The Ancient and Honorable Order of E Clampus Vitus

The New York Times has a piece today about the Ancient and Honorable Order of E Clampus Vitus.

Never heard of this noble fraternal group? From the book I wrote with Alice Von Kannon, Conspiracy Theories & Secret Societies For Dummies:

Because of the wild popularity of secret societies – especially the Freemasons and the Odd Fellows – in the 1800’s, it was inevitable that parody groups would arise. One such group was E Clampus Vitus, a Latin name that meant, well, absolutely nothing. It isn’t even real Latin. The group’s motto, the Credo Quia Absurdium, gives a clue as to its ultimate goal: take nothing seriously unless it is absurd.

In 1848, there were just 2,000 people in California. After the discovery of gold at Sutter’s Mills in 1849, 53,000 greed-crazed ‘49ers poured into the territory within just one year. Many from the East were looking for, or founded, fraternal lodges like they had back home. Others decided on a different path for their fraternalism.

E Clampus Vitus seems to have been brought to the California Gold Rush village of Hangtown (now more delicately called Placerville) by Joseph H. Zumwalt from Virginia in 1850. Zumwalt founded the first “lodge” in Mokelumne Hill, and the group quickly spread throughout Western mining towns and camps. Members were called Clampers, or Clamperers, depending on whom you ask, and the head of the organization was the Sublime Noble Grand Humbug. Officers included the Grand Iscutis, the Grand Gyascutis, the Clamps Petrix, the Clamps Matrix, and the Royal Platrix. Their “secret” sign of recognition was to extend the palms vertically, facing out on either side of the head, stick the thumbs in each ear, madly waggling their fingers. They would occasionally march in parades with the other fraternal organizations, carrying their banner – a ladies hoop skirt, festooned with the message, “This is the flag we fight under.”
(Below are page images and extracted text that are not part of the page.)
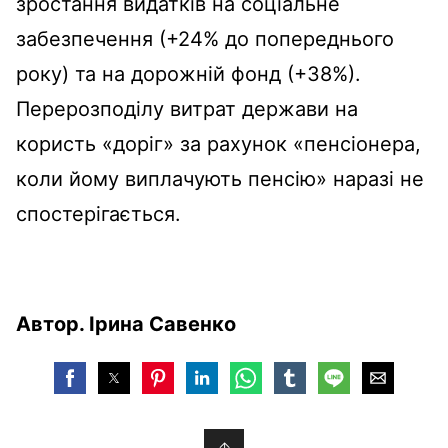
зростання видатків на соціальне
забезпечення (+24% до попереднього
року) та на дорожній фонд (+38%).
Перерозподілу витрат держави на
користь «доріг» за рахунок «пенсіонера,
коли йому виплачують пенсію» наразі не
спостерігається.
Автор. Ірина Савенко
↑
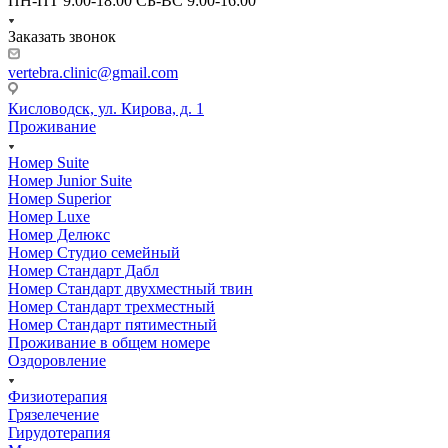
ПН-ПТ 9:00-18:00 СБ-ВС 9:00-16:00
Заказать звонок
vertebra.clinic@gmail.com
Кисловодск, ул. Кирова, д. 1
Проживание
Номер Suite
Номер Junior Suite
Номер Superior
Номер Luxe
Номер Делюкс
Номер Студио семейный
Номер Стандарт Дабл
Номер Стандарт двухместный твин
Номер Стандарт трехместный
Номер Стандарт пятиместный
Проживание в общем номере
Оздоровление
Физиотерапия
Грязелечение
Гирудотерапия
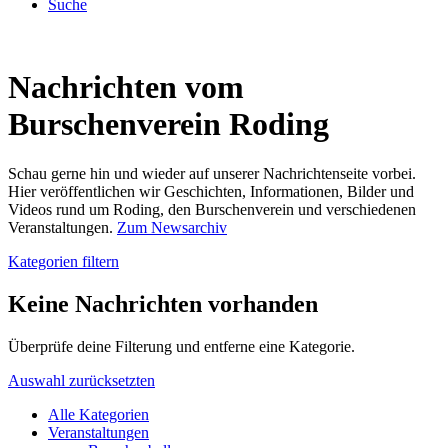
Suche
Nachrichten vom
Burschenverein Roding
Schau gerne hin und wieder auf unserer Nachrichtenseite vorbei.
Hier veröffentlichen wir Geschichten, Informationen, Bilder und
Videos rund um Roding, den Burschenverein und verschiedenen
Veranstaltungen.
Zum Newsarchiv
Kategorien filtern
Keine Nachrichten vorhanden
Überprüfe deine Filterung und entferne eine Kategorie.
Auswahl zurücksetzten
Alle Kategorien
Veranstaltungen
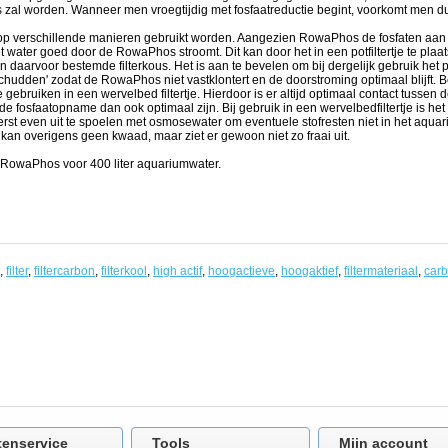
 zal worden. Wanneer men vroegtijdig met fosfaatreductie begint, voorkomt men d
 verschillende manieren gebruikt worden. Aangezien RowaPhos de fosfaten aan zi
et water goed door de RowaPhos stroomt. Dit kan door het in een potfiltertje te plaa
 daarvoor bestemde filterkous. Het is aan te bevelen om bij dergelijk gebruik het pot
schudden' zodat de RowaPhos niet vastklontert en de doorstroming optimaal blijft. Be
ebruiken in een wervelbed filtertje. Hierdoor is er altijd optimaal contact tusse
 de fosfaatopname dan ook optimaal zijn. Bij gebruik in een wervelbedfiltertje is he
t even uit te spoelen met osmosewater om eventuele stofresten niet in het aquari
 kan overigens geen kwaad, maar ziet er gewoon niet zo fraai uit.
RowaPhos voor 400 liter aquariumwater.
,
filter
,
filtercarbon
,
filterkool
,
high actif
,
hoogactieve
,
hoogaktief
,
filtermateriaal
,
car
tenservice
Tools
Mijn account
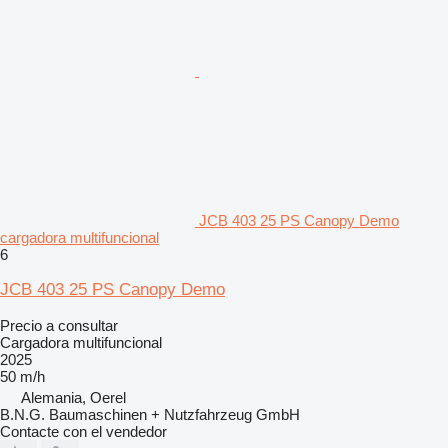
JCB 403 25 PS Canopy Demo
cargadora multifuncional
6
JCB 403 25 PS Canopy Demo
Precio a consultar
Cargadora multifuncional
2025
50 m/h
Alemania, Oerel
B.N.G. Baumaschinen + Nutzfahrzeug GmbH
Contacte con el vendedor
Meetings were held in “Halls of Comparative Libations” (saloons). The initiation ceremony was essentially designed to give far more enjoyment to the members of the club than to the new candidate, and involved the sort of serious horseplay that only a crowd of drunken miners tormenting a poor dope in a blindfold could cook up. Hauled in “The Expungent’s Chair” (a wheelbarrow full of wet sponges) across the rungs of a ladder on the floor, the candidate “crossed the rugged road to Dublin.” He was often tossed onto a saddle that was attached to ropes looped over ceiling rafters for the ride of his life. And sometimes lack of imagination simply knocked him in the head and flattened him into a pile of horse dung. The point was to make it so raucous and unpleasant that the new recruit would keep the tradition alive, if only to seek revenge on the next initiate.
E Clampus Vitus thrived until the 1890’s and the death of the mining towns. It seemed to be completely gone from the West by 1916.

In 1931, the order was revived by Dr. Charles Lewis Camp and members of the California Historical Society, and became devoted to preserving the lore of Western history – a strange turnaround of a completely ridiculous group becoming a serious one. Commemorative plaques installed by the Order can be found on buildings of noteworthy status (frequently having to do with alcohol) all across the West.